If I were close I would definitely consider it. I've always like chocolate labs. Goodluck.


----------



## Bogey's Mom (Dec 23, 2008)

She is in great condition and has no known health problems. I'd really like to see this girl find a new home ASAP.


----------



## honeysmum (Dec 4, 2007)

OMG I saw the post on Face book 2 mins ago and my heart was in my mouth look at my siggy of Nybble but she was a GSP but the likenes is uncanny perhaps not to you on that photo but I have so many, if I was in the USA I would have taken her in a heart beat I so feel for her family having to give her up. I pray that she finds her forever home soon.:crossfing


----------



## Karen519 (Aug 21, 2006)

*Callie*

Bogey's Mom

Callie is just a beauty!!

Have you posted her on the lab forum, too?

It's wonderful of you to be looking out for Callie!


----------



## Bogey's Mom (Dec 23, 2008)

Thanks to a wonderful family who posted that they were looking for a girl just like Callie, I think she may have found a home. We'll know for sure in a few days. Not bad for 4 hours work!  She would have a new 7 year old lab brother named Jake who came from the same situation and is now very loved by a local couple with no children who spend all their time loving their furbabies. 

Fingers crossed!


----------



## GoldenJoyx'stwo (Feb 25, 2007)

All paws crossed!
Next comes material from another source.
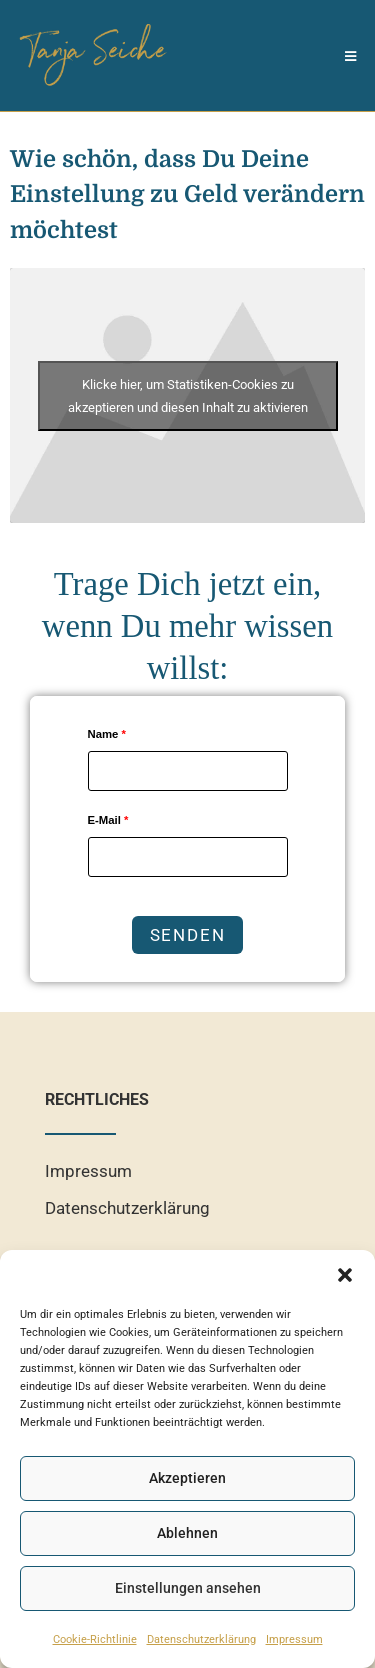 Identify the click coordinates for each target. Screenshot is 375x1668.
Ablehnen (187, 1533)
That would total, 16!


----------



## gold'nchocolate (May 31, 2005)

I miss my chocolate girl, Hershey, and would love to have Callie but my home is NOT quiet. Lots of noisy kids.

Just something to share with Callie's owner....when Hershey was younger she also was bothered by crying babies (I owned a home daycare) and she found some comfort with sleeping in a bed that I put upstairs for her. Things got better as she began to lose her hearing later in life.


----------



## Karen519 (Aug 21, 2006)

*Keep us posted*

Great Work, Bogey's Mom:

Keep us posted on Callie!!!

Wouldn't it be wonderful if she would have a brother who is a rescue, too?


Praying Hard!!!!!


----------



## Bogey's Mom (Dec 23, 2008)

*UPDATE: *Two families are lined up for homes. They are going to be interviewed this week. I'll keep everyone posted. Hopefully another one for the list, Kimm!


----------



## Karen519 (Aug 21, 2006)

*Bogey's Mom*

Bogey's Mom:

That is so WONDERFUL!!

Please keep us posted!!!!


----------



## Bogey's Mom (Dec 23, 2008)

Thanks, Karen. She is meeting a woman tomorrow. Unless something goes dramatically wrong she'll be in her new home tomorrow night.


----------



## Karen519 (Aug 21, 2006)

*Oh!!!*

OH!!!!!!!! Be sure to let us know, Bogey's Mom!!!!


----------



## Bogey's Mom (Dec 23, 2008)

Callie has a new home!!!!!!!! Her new owner Sharon scooped her up the minute they met on Saturday and they are doing awesome. They enjoy each others company so much. Sharon said she finally feels complete - she has been lonely for so long and now Princess Callie came along to save her. I am SO happy.


----------



## riddle03 (Jun 9, 2005)

Yeah what a happey ending ! Yeah for Callie !


----------



## Karen519 (Aug 21, 2006)

*Bogey's Mom*

Bogey's Mom

Great Job!! Maybe you can help me find a home for Copper in N.C. in the Golden Retriever Cases thread.


----------



## BeauShel (May 20, 2007)

That is just wonderful!!


----------



## GoldenJoyx'stwo (Feb 25, 2007)

This is wonderful! I wish them a long happy life together.


----------



## arcane (Sep 18, 2007)

YAHOOOOOOOO! for Callie & her new mom!!!!!!


----------